#### Try it:
Nothing but an exact copy of the records is expected here.

--

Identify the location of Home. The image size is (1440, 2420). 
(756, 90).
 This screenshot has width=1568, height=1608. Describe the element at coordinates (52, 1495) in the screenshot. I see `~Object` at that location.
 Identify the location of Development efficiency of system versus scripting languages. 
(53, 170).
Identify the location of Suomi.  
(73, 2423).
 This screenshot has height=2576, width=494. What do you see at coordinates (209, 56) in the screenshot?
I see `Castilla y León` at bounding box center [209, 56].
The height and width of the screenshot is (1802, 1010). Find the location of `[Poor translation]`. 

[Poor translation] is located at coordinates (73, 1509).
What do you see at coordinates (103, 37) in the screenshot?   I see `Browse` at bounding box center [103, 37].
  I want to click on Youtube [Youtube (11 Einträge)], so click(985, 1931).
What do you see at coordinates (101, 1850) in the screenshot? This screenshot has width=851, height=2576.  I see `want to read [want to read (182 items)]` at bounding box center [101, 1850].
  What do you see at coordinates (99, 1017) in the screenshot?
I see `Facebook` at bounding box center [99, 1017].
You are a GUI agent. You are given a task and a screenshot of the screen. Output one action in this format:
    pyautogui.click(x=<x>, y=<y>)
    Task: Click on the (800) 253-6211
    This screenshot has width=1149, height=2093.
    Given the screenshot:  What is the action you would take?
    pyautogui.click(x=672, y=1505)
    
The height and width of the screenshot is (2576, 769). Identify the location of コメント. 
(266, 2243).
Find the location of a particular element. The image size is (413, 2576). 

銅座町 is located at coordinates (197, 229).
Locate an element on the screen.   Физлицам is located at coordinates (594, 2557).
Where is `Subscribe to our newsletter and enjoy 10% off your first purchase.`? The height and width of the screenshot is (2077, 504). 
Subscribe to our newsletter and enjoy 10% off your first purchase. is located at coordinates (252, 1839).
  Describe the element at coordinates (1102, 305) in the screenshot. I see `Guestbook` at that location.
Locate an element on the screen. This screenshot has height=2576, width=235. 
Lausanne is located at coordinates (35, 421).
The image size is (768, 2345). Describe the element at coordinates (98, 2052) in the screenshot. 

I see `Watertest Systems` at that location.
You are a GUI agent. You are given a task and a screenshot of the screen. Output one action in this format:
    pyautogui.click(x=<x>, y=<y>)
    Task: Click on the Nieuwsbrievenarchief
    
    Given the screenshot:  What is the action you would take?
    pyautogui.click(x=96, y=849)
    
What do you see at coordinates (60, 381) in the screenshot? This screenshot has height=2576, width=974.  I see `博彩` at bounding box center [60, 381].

--

#### Output of the task:
Identify the location of Home. The image size is (1440, 2420). 
(756, 90).
 This screenshot has width=1568, height=1608. Describe the element at coordinates (52, 1495) in the screenshot. I see `~Object` at that location.
 Identify the location of Development efficiency of system versus scripting languages. 
(53, 170).
Identify the location of Suomi.  
(73, 2423).
 This screenshot has height=2576, width=494. What do you see at coordinates (209, 56) in the screenshot?
I see `Castilla y León` at bounding box center [209, 56].
The height and width of the screenshot is (1802, 1010). Find the location of `[Poor translation]`. 

[Poor translation] is located at coordinates (73, 1509).
What do you see at coordinates (103, 37) in the screenshot?   I see `Browse` at bounding box center [103, 37].
  I want to click on Youtube [Youtube (11 Einträge)], so click(985, 1931).
What do you see at coordinates (101, 1850) in the screenshot? This screenshot has width=851, height=2576.  I see `want to read [want to read (182 items)]` at bounding box center [101, 1850].
  What do you see at coordinates (99, 1017) in the screenshot?
I see `Facebook` at bounding box center [99, 1017].
You are a GUI agent. You are given a task and a screenshot of the screen. Output one action in this format:
    pyautogui.click(x=<x>, y=<y>)
    Task: Click on the (800) 253-6211
    This screenshot has width=1149, height=2093.
    Given the screenshot:  What is the action you would take?
    pyautogui.click(x=672, y=1505)
    
The height and width of the screenshot is (2576, 769). Identify the location of コメント. 
(266, 2243).
Find the location of a particular element. The image size is (413, 2576). 

銅座町 is located at coordinates (197, 229).
Locate an element on the screen.   Физлицам is located at coordinates (594, 2557).
Where is `Subscribe to our newsletter and enjoy 10% off your first purchase.`? The height and width of the screenshot is (2077, 504). 
Subscribe to our newsletter and enjoy 10% off your first purchase. is located at coordinates (252, 1839).
  Describe the element at coordinates (1102, 305) in the screenshot. I see `Guestbook` at that location.
Locate an element on the screen. This screenshot has height=2576, width=235. 
Lausanne is located at coordinates (35, 421).
The image size is (768, 2345). Describe the element at coordinates (98, 2052) in the screenshot. 

I see `Watertest Systems` at that location.
You are a GUI agent. You are given a task and a screenshot of the screen. Output one action in this format:
    pyautogui.click(x=<x>, y=<y>)
    Task: Click on the Nieuwsbrievenarchief
    
    Given the screenshot:  What is the action you would take?
    pyautogui.click(x=96, y=849)
    
What do you see at coordinates (60, 381) in the screenshot? This screenshot has height=2576, width=974.  I see `博彩` at bounding box center [60, 381].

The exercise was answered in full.